Inflation vs Deflation

One key advantage that Bitcoin has over gold is that its supply level is transparent and fixed. This eliminates the fears resulting from typical inflationary pressures that are related to overproduction which could reduce the value of a currency.

A noted and well-known characteristic of Bitcoin is that its supply schedule is disinflationary. While many individuals may think that gold is similar with regard to this characteristic, some have conjectured that it can be slightly inflationary because of its supply schedule. The reason for this line of thought is that the global supply of gold has secretly increased by 1-2% annually over the last 100 years. The conclusion by these individuals is that gold is not setup to preserve value in the way that Bitcoin can. Theoretically it appears that Bitcoin’s characteristics will increase its future utility.

These same individuals also suggest that the value of Bitcoin, its usefulness and significance to the general population will continue to grow as we move forward in commerce becoming more digitized.

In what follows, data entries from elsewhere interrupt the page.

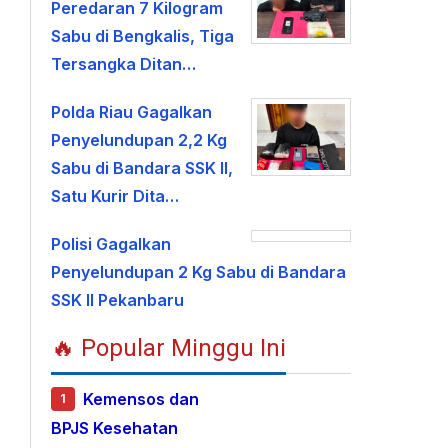
Peredaran 7 Kilogram
Sabu di Bengkalis, Tiga
Tersangka Ditan…
Polda Riau Gagalkan
Penyelundupan 2,2 Kg
Sabu di Bandara SSK II,
Satu Kurir Dita…
Polisi Gagalkan
Penyelundupan 2 Kg Sabu di Bandara
SSK II Pekanbaru
🔥 Popular Minggu Ini
Kemensos dan
1
BPJS Kesehatan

As the infrastructure continues to build around Bitcoin, demand should rise relative to its metered supply. It is believed that this should increase its price support.

Slow and Steady Wins the Race?

This discussion is not to insinuate that gold has no legs on which to stand when compared with Bitcoin. Gold has the clear advantage when it comes to trust and reliability. Events that could drastically change the allure to Bitcoin could come in the way of a change in consumer preferences, new technological disruptions or a crackdown on the currency by governments.

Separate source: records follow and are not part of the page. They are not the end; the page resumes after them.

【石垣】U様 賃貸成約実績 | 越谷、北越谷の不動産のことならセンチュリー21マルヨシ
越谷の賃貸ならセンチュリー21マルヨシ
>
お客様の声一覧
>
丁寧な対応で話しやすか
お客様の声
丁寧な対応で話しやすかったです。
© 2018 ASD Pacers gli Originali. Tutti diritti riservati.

Gold falls under the old adage of, “The best indicator of future results is past performance.” Gold has something that Bitcoin lacks and that is 10 centuries of being a good preserver of wealth. When considering the issues of trust and one’s willingness to store value in a particular asset, gold is by far the clear cut winner. Even when governments have sought to restrict its usage or outlaw it, gold has continued to demonstrate that it is a storehouse of value. Supporting this belief is when in 1933, President Franklin D. Roosevelt put into place measures to prohibit and criminalize the possession of gold. The value of gold survived.

Another advantage of gold over Bitcoin is that it’s not dependent on operation of the Interne. This offers gold some protection from oppressive regimes. There’s nothing standing in the way of these regimes from shutting down the Internet in their country under the guise of national security issues. The net result would be that people in those countries would not be able to utilize Bitcoin.

Elemental Value

In comparison with Bitcoin, gold has proven itself resistant to technological disruptions. Even though Bitcoin has risen in popularity, it could still be knocked off its perch with relative ease. Furthermore, if Bitcoin is not able to attract new users and provide a decent medium regarding user experience, its popularity will take an extreme hit thus causing its value to decline.

This begs the question, will a manmade system like Bitcoin be valuable 50 years from now? This is an important question to consider when investing. Because as the alternative you have the consistency of gold, which continues to plod ahead, withstanding the test of time. Gold is not some rock you put in the garden or a piece of jewelry to be placed on your dresser, it’s an element which is a very low-risk store of value. As time has proven, gold will still be valuable 50 years from now.

Conclusion: Are Gold and Bitcoin Complementary or Substitutionary?

There appears to be little meaning in discussing whether Bitcoin will replace gold as the universal store of value, or if gold will-hold off the new competitor. Rather than discussing the possibility of Bitcoin becoming a substitution for gold, it is better to discuss how to diversify one’s investment portfolio using both assets of value. Furthermore, investors in the know will determine the allocation of each asset according to the risk profile of their respective investment portfolios. As with all investments, be diligent in your research and careful in your application.